For decades, soldiers on the cancer front have dreamed of therapeutic agents that work like hired assassins-homing in on tumor cells and killing them without laying waste to innocent bystanders. Now there is hope that drugs combining aspects of both chemotherapy and radiation can treat certain cancers in just that way.

One team of researchers explpring this approach, led by David Scheinberg, chief of leukemia services at Memorial Sloan-Kettering Cancer Center in New York, is testing such a drug on 20 leukemia patients who failed to respond to conventional chemotherapy. The drug consists of atoms of the radioactive isotope bismuth-213 attached to antibodies. Those, in turn, bind to a protein found on the surface of leukemia cells. When the bismuth-213 decays, it releases alpha-particle radiation that destroys the target cells.
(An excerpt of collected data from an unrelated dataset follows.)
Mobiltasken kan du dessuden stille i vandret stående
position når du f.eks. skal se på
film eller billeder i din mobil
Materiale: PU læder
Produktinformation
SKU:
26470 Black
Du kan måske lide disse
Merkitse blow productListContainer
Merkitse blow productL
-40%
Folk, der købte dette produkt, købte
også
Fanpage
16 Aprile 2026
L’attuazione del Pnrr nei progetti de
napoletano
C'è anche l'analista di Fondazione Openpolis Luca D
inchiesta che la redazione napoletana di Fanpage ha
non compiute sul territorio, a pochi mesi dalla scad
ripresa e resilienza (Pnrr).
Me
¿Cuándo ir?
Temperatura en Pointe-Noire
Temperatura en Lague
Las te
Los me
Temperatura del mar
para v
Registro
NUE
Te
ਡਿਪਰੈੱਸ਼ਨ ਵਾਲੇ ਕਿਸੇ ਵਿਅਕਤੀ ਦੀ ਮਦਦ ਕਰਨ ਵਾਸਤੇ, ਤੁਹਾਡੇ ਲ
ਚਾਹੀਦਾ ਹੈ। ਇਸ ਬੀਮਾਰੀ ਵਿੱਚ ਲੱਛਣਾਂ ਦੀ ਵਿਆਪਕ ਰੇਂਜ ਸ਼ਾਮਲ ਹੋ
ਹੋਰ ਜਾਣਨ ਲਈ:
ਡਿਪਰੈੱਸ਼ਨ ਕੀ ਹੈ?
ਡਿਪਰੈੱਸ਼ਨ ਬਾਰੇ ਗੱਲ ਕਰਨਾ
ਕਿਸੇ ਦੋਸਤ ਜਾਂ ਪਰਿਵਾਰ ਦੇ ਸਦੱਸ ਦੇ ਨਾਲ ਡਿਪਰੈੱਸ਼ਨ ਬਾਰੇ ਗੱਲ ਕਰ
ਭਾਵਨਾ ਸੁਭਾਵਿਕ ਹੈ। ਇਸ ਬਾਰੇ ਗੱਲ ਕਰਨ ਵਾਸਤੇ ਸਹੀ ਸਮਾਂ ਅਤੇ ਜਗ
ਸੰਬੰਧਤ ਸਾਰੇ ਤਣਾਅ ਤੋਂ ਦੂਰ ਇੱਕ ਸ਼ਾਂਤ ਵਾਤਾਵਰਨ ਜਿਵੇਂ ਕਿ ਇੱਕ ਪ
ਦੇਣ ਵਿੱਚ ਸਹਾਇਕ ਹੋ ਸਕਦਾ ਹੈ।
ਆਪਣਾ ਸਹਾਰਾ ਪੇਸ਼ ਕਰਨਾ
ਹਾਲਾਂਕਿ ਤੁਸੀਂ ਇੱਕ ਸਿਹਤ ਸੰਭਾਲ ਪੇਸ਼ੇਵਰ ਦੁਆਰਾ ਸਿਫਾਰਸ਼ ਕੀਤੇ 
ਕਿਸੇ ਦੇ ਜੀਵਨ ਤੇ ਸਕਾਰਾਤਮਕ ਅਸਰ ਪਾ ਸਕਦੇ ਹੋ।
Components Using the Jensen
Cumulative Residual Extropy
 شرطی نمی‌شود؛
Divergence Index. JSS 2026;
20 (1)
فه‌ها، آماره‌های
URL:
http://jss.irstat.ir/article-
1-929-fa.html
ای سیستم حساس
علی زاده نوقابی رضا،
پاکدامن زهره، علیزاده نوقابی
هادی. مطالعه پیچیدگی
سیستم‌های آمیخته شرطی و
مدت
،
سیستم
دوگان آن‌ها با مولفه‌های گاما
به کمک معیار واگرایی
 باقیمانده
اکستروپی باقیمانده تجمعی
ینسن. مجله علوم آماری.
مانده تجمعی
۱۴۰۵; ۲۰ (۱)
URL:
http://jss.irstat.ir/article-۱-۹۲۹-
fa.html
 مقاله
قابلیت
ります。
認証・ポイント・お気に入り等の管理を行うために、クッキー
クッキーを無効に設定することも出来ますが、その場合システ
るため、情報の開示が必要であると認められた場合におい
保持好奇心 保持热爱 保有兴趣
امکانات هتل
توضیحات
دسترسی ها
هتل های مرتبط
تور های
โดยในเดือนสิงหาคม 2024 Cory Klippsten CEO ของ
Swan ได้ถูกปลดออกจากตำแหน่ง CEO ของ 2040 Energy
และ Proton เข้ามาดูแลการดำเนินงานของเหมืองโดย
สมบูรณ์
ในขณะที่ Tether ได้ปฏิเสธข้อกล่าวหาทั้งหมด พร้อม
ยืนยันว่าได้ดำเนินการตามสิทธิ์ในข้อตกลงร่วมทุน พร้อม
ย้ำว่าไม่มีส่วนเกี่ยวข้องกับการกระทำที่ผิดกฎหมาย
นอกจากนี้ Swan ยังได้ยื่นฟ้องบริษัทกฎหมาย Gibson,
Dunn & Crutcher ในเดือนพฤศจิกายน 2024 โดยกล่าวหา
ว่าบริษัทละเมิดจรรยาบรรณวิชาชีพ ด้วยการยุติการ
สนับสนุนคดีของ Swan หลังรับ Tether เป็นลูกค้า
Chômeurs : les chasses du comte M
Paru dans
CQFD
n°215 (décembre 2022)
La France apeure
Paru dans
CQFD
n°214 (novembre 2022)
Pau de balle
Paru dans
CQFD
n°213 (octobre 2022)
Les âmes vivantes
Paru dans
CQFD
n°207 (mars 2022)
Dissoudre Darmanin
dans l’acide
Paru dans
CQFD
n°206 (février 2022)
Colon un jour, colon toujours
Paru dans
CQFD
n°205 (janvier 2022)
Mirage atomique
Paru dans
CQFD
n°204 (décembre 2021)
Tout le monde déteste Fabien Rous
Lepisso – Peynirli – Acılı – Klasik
Several hurdles had to be overcome during the 15 years required to develop the strategy. “First we had to find a suitable antibody that generated a minimal immune response,” Scheinberg says. The solution came in the form of a monoclonal antibody dubbed SmartM195, designed by computer at Protein Design Labs of Mountain View, Calif. A second obstacle was figuring out a way to attach the cancer-killing agent to the antibody. “You don’t want the radioactive atoms to fall off and end up someplace else like the liver where they can cause real damage,” Scheinberg adds. The developers met this challenge by employing a so-called “linker” molecule, called DTPA, that chemically binds the radioisotope to the antibody.

In the first clinical trial, the drug reached its target within five to ten minutes after being injected in patients. And the drug seems highly selective, delivering 30,000 to 50,000 times more radiation to leukemia cells than to healthy tissue, Scheinberg says. The potency and precision of killing is amazing, he adds. “It appears that a single bismuth atom can kill a cancer cell, which would make it the most potent agent I’m aware of.”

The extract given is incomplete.